I have to find a way to round all values from b to the nearest value found in a.

Does anyone know of a good way to do this with python? I am at a total loss myself.

Answer 1

Here is something you can try

import numpy as np

def rounder(values):
    def f(x):
        idx = np.argmin(np.abs(values - x))
        return values[idx]
    return np.frompyfunc(f, 1, 1)

a = np.random.normal(size=(5,))
b = np.random.normal(size=(10,10))
rounded = rounder(a)(b)
print(rounded)

The rounder function takes the values which we want to round to. It creates a function which takes a scalar and returns the closest element from the values array. We then transform this function to a broadcast-able function using numpy.frompyfunc. This way you are not limited to using this on 2d arrays, numpy automatically does broadcasting for you without any loops.

Answer 2

If you sort a you can use bisect to find the index in array a where each element from the sub arrays of array b would land:

import numpy as np
from bisect import bisect


a = np.random.normal(size=(5,))

b = np.random.normal(size=(10, 10))
a.sort()
size = a.size


for sub in b:
    for ind2, ele in enumerate(sub):
        i = bisect(a, ele, hi=size-1)
        i1, i2 = a[i], a[i-1]
        sub[ind2] = i1 if abs(i1 - ele) < abs(i2 - ele) else i2

Answer 3

Assuming a will always be 1 dimensional, and that b can have any dimension in this solution.

Create two temporary arrays tiling a and b into the dimensions of the other (here both will now have a shape of (5,10,10)).

at = np.tile(np.reshape(a, (-1, *list(np.ones(len(b.shape)).astype(int)))), (1, *b.shape))
bt = np.tile(b, (a.size, *list(np.ones(len(b.shape)).astype(int))))

For the nearest operation, you can take the absolute value of the difference between the two. The minimum value of that operation in the first dimension (dimension 0) gives the index in the a array.
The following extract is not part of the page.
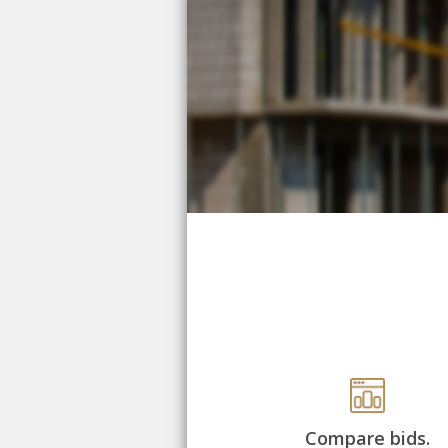
Compare bids.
idx = np.argmin(np.abs(at-bt),axis=0)

All that is left is to select the values from array a using the index, which will return an array in the shape of b with the nearest values from a.

ans = a[idx]

This method can also be used (modifying how the index is calculated) to do other operations, such as a floor, ceil, etc.
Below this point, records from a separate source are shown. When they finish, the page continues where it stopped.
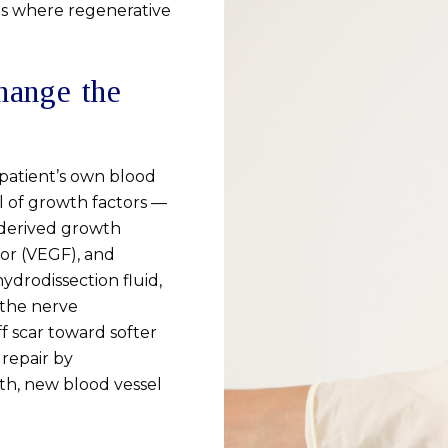
is where regenerative
hange the
patient’s own blood
l of growth factors —
-derived growth
tor (VEGF), and
hydrodissection fluid,
 the nerve
ff scar toward softer
repair by
th, new blood vessel
.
Note that this solution can be memory intensive, which is not much of an issue with small arrays. A looping solution could be less memory intensive at the cost of speed.

Answer 4

I don't know Numpy, but I don't think knowledge of Numpy is needed to be able to answer this question. Assuming that an array can be iterated and modified in the same way as a list, the following code solves your problem by using a nested loop to find the closest value.

for i in range(len(b)):
    for k in range(len(b[i])):
        closest = a[0]
        for j in range(1, len(a)):
            if abs(a[j] - b[i][k]) < abs(closest - b[i][k]):
                closest = a[j]
        b[i][k] = closest

Disclaimer: a more pythonic approach may exist.